The Emperor did not really want to stroke the lion at all but with all the people of Rome watching him, he felt he had to try and very nervously entered the arena. The lion lay down and the Emperor very gingerly patted him on the head.
"Will you free all the Christians, and let them worship as they like?" asked Androcles.
"Yes, I will," said the Emperor, "as long as they agree to worship me as well. I am a God too, I have subdued this great lion'."
"Oh, we couldn't do that" said Androcles. "We can only worship the true God."
"You horrid, skinny little creature," said the Emperor. "I will have you torn to pieces."
The lion got up and growling in a menacing manner, backed the Emperor up against the wall of the arena.
"Don't talk like that," said Androcles, "He understands every word you say. He can tell from the tone of your voice. You must say you love me like a brother."
"I love you like a brother", said the Emperor, turning very pale.
"And you will let all the Christians go free?" asked Androcles. The lion growled, deep in his throat and leant heavily on the Emperor, breathing all over him.
"Yes, yes, they can all go free, and follow their religion.
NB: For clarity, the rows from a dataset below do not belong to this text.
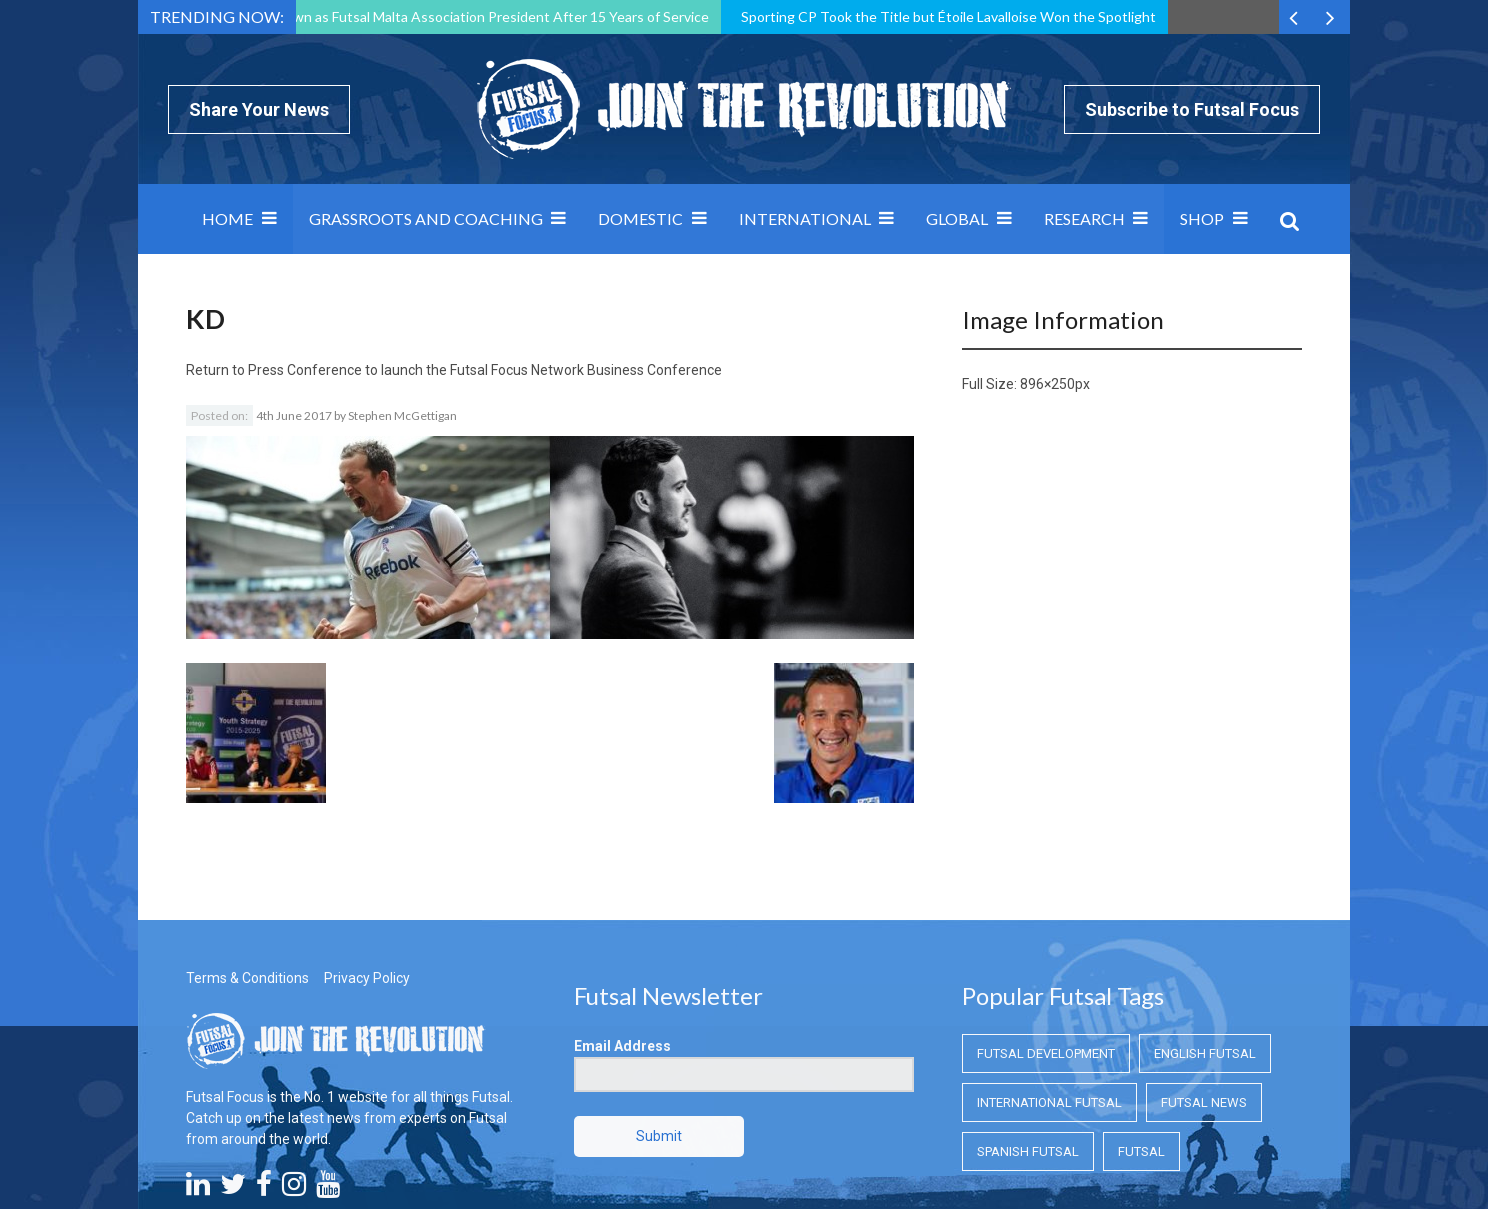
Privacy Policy (367, 866)
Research (1084, 218)
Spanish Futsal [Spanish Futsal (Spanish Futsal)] (1028, 1039)
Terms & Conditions (247, 866)
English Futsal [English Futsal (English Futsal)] (1205, 941)
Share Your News (259, 109)
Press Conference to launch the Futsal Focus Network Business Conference (485, 370)
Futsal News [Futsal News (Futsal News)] (1204, 990)
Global (957, 218)
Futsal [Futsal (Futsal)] (1141, 1039)
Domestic (640, 218)
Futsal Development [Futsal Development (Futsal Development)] (1046, 941)
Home (227, 218)
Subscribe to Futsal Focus (1192, 109)
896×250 (1047, 384)
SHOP (1202, 218)
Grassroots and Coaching (426, 218)
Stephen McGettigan (402, 415)
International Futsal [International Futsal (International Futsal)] (1049, 990)
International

In fact as your God is so powerful I may think of becoming a Christian myself." said the Emperor desperately.
So the guards opened the cages and let all the Christians out.
"My friend and I are going home now," said Androcles. "Unless there was anything else you wanted to say to me?"
"No, no, of course not," said the Emperor. "Off you go my dear chap."
Androcles and the lion walked slowly from the arena, up the steps and out of the front door of the Colosseum. The gaping crowds following them,at a safe distance,until they reached the city gates.
So Androcles went home to his tailor's shop and every morning he left out a dish of meat and the lion would come and lie in the sun outside his door, to the great amazement of all the people.